**Description of the task:**
Find, in the records below, the line that contains "Engine - Start/Stop" and the line that contains "rules apply if you're still working or have". Copy those two lines and everything between them exactly, but not the pictures.

=== Provided entries ===

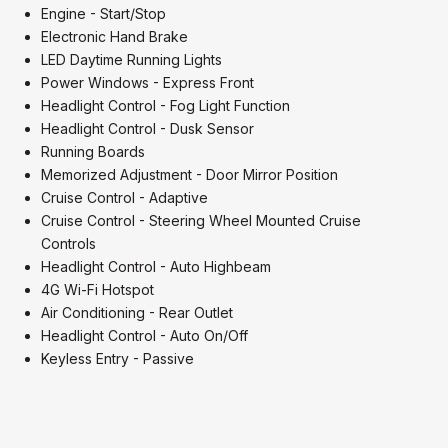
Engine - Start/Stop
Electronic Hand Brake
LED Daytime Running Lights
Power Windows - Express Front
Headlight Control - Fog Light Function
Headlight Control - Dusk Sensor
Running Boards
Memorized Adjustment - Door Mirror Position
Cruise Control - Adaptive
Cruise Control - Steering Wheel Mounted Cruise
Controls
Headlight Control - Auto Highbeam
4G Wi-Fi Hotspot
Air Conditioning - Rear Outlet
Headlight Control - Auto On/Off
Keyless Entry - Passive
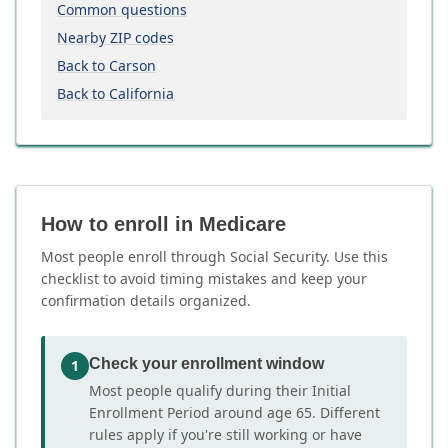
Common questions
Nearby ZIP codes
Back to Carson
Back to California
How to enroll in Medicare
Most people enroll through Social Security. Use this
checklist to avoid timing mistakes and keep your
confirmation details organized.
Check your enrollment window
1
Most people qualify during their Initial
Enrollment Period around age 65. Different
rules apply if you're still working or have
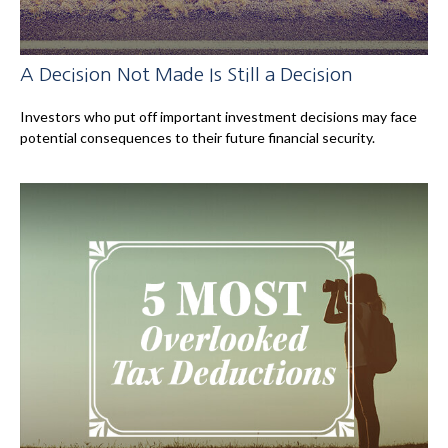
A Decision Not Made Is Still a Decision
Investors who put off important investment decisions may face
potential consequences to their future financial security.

===
=== Provided entries ===

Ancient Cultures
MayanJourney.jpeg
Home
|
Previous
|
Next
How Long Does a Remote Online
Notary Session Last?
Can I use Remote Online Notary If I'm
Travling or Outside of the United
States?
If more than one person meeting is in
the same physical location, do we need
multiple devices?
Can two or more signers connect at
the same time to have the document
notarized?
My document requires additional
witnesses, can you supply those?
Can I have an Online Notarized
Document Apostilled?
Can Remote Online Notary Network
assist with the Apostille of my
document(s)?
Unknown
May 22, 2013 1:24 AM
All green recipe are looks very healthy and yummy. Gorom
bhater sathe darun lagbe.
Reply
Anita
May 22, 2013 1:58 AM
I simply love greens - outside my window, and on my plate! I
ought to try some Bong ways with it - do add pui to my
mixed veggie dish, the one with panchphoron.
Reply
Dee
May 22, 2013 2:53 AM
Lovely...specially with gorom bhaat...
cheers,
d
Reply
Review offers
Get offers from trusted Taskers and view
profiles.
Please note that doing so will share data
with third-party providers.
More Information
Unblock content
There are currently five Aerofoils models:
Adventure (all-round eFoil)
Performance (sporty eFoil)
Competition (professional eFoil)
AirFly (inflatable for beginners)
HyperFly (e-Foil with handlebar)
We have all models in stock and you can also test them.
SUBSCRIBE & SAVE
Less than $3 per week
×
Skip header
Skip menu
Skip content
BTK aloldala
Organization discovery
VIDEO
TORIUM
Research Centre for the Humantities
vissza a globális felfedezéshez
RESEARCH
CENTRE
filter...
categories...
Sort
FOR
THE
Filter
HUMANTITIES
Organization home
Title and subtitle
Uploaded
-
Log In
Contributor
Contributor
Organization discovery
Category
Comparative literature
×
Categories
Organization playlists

===

**Task response:**
Engine - Start/Stop
Electronic Hand Brake
LED Daytime Running Lights
Power Windows - Express Front
Headlight Control - Fog Light Function
Headlight Control - Dusk Sensor
Running Boards
Memorized Adjustment - Door Mirror Position
Cruise Control - Adaptive
Cruise Control - Steering Wheel Mounted Cruise
Controls
Headlight Control - Auto Highbeam
4G Wi-Fi Hotspot
Air Conditioning - Rear Outlet
Headlight Control - Auto On/Off
Keyless Entry - Passive
Common questions
Nearby ZIP codes
Back to Carson
Back to California
How to enroll in Medicare
Most people enroll through Social Security. Use this
checklist to avoid timing mistakes and keep your
confirmation details organized.
Check your enrollment window
1
Most people qualify during their Initial
Enrollment Period around age 65. Different
rules apply if you're still working or have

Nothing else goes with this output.